Personally, I love Barbie, always have and always will. So many warm memories fill my heart when I stare into this doll's face. Going shopping on a Saturday with my father to pick out a new doll. Waking up on Christmas morning to find a pink palatial Dream House with string-operated lift. That hold-your-breath minute when you wait for your parent to take her out of the box and release her from those pesky twist ties and elastics. It was always such a "moment" for six year old Alena. Oh and the flame-haired Ariel Barbie whose fabric tail you could pull on and off in a mermaid-minute.
She was something special.
Sadly, even devastating memories are attached. The day I lost one of Barbie's rollerblades in the River Thames and crying after my father's failed attempt at retrieving it. To the day long into my teens when I casually asked where my Barbie collection was to discover that it had been given away many years ago.

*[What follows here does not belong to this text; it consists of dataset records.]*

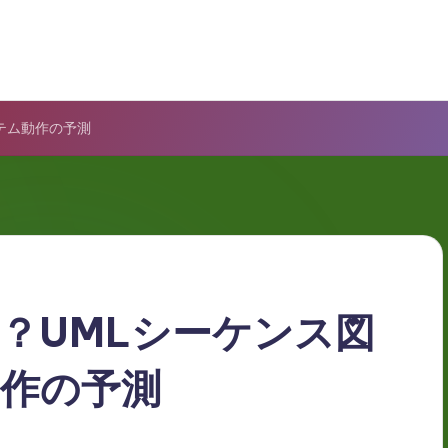
テム動作の予測
？UMLシーケンス図
作の予測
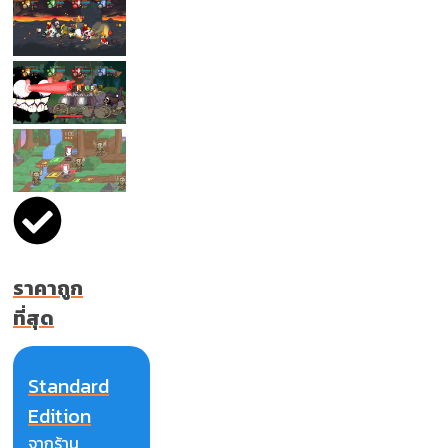
ราคาถูก
ที่สุด
Standard
Edition
จากร้าน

Think not of your future granddaughters, dear mother. #sideeye #stillbitteraboutit
Barbie is a good role model for girls.
As a daughter of the 80s I've often felt torn between what is in my heart (which is to "play house" - not an EASY job at all), and the pressure to break those glass ceilings. As you can tell I was indulged in my love for Barbie but was also wide awake to the discord that other parents felt about "her". Distinctly the school friend whose mother would plainly tell her "not to play with Barbies when you play at your friends house".
I want nothing more than to be like Barbie, even today. I think she is a brilliant beacon for girls, encouraging them to chase the best for themselves and not lowering their standards according to the pigeon-hole society has created for them. She is charming, caring, beautiful, successful and carefree, nothing bothers her, very serene, plus she has her dream career and her dream man. What's not to like, and pray tell what's to complain about? If the alternative is "reality", ugly misery, slogging through the corporate rat-race, racking up credit cards bouncing from unfulfilling relationship to another - then bury me in a life-sized Mattel box with tutu please, because my future is pink!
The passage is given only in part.